Hint — architecture - Make each pass a function `pass(ast, table, diags)` that asserts its precondition (e.g., type-check asserts every `Name` has a binding). Bugs in phase ordering then fail loudly instead of crashing three passes later. - Build the CFG once; run definite assignment and reachability over the same graph. - Keep the `ERROR` sentinel and `assignable`/`ERROR`-short-circuiting uniform across *every* rule — one missed short-circuit reintroduces cascades. - Decorate, don't rebuild: add `node.binding`, `node.type`, `node.exhaustive` fields; never replace nodes, so diagnostics and later passes still see the original shape. - Stop before "decorate is consumed" if any error occurred — the poisoned AST exists to maximize diagnostics, not to be compiled.

Self-Assessment Checklist

After completing a tier, confirm you can do the following from memory:

After Warm-Up: - [ ] Explain why a flat symbol table breaks the moment a language has blocks. - [ ] Implement scoped enter/exit/declare/lookup with innermost-first search. - [ ] Predict the output of a shadowing program and explain why shadowing ≠ reassignment. - [ ] Type a small expression bottom-up and identify where a type error arises.

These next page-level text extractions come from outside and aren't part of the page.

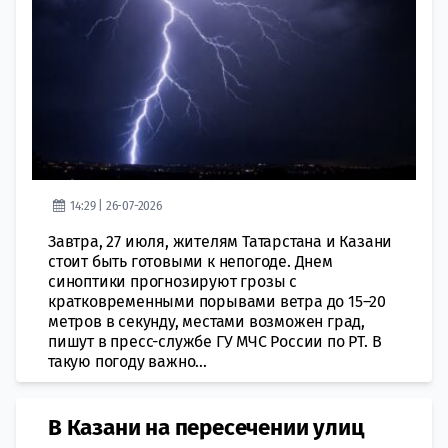
14:29 | 26-07-2026
Завтра, 27 июля, жителям Татарстана и Казани
стоит быть готовыми к непогоде. Днем
синоптики прогнозируют грозы с
кратковременными порывами ветра до 15–20
метров в секунду, местами возможен град,
пишут в пресс-службе ГУ МЧС России по РТ. В
такую погоду важно...
В Казани на пересечении улиц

After Core: - [ ] Justify the resolve-initializer-then-declare ordering with the let x = x example. - [ ] Explain the ErrorType sentinel and what cascade appears without it. - [ ] Write a directional assignable and give a pair legal one way, illegal the other. - [ ] Check call arity + argument types and report errors at the right spans. - [ ] Enforce const-correctness and break/return context using walk-carried state. - [ ] Make file-scope functions order-independent with a two-pass design.

After Advanced: - [ ] Explain why definite assignment is a forward must dataflow problem (intersect at merges). - [ ] Run definite assignment to a fixpoint over a loop and explain the zero-trip case. - [ ] State the "missing return" rule as "body must not complete normally," not "has a return." - [ ] Compute match exhaustiveness and produce a witness for the missing case. - [ ] Use bidirectional checking to type an empty literal against an expected type. - [ ] Resolve an overload via candidate → applicable → most-specific, and detect ambiguity.

After Capstone: - [ ] Order a multi-pass pipeline by data dependencies and state each pass's pre/postcondition. - [ ] Recover at expression, statement, and declaration level so error count tracks independent mistakes. - [ ] Produce a fully decorated, typed AST and describe exactly what a code generator consumes from it. - [ ] (Stretch) Explain cross-module resolution (resolvable vs. accessible), a minimal borrow check, and why a query-driven design enables incremental analysis.